Assignment -
Your answer should be one number: the count of lines in the data below that include "Water".
__________
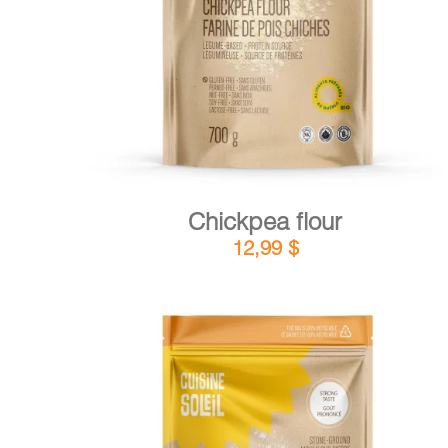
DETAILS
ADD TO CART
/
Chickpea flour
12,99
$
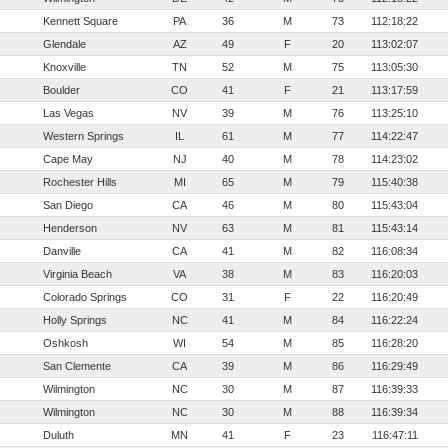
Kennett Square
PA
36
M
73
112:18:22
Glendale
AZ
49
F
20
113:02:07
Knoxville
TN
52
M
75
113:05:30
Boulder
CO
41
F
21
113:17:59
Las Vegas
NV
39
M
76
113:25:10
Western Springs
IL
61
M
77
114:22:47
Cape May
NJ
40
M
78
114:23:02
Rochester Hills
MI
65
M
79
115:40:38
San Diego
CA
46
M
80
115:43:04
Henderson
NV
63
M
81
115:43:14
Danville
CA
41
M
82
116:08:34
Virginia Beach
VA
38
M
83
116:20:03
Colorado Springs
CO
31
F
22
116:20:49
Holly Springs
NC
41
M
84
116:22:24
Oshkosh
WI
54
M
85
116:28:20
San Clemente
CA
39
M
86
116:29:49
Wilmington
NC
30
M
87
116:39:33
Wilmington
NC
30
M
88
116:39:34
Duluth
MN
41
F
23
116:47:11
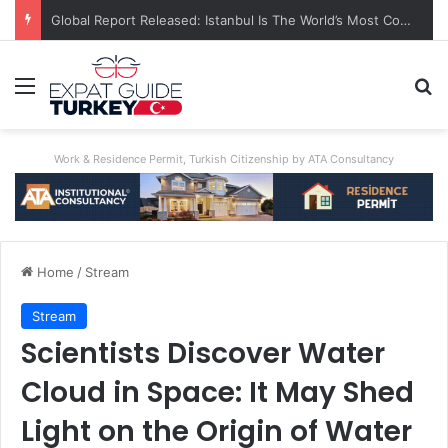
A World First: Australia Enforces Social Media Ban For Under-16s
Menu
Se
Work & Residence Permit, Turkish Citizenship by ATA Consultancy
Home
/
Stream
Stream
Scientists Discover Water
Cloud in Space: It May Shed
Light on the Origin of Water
__________
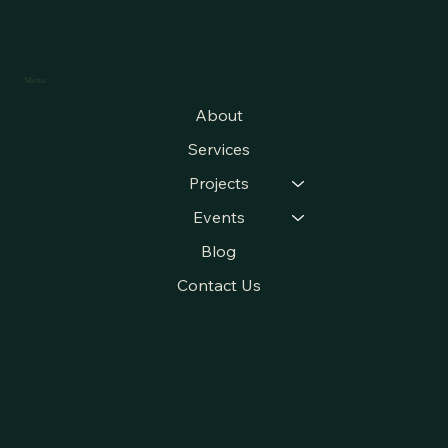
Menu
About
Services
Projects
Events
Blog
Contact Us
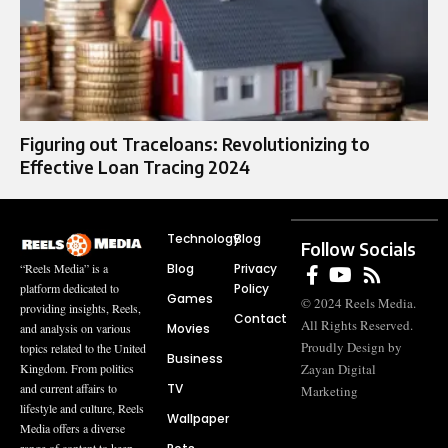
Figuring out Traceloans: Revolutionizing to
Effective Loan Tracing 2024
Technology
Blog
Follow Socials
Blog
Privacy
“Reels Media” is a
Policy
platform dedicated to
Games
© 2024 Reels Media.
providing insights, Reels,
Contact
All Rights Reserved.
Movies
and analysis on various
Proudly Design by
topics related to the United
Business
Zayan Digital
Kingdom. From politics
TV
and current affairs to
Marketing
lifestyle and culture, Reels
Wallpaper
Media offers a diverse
__________
Answer space -
2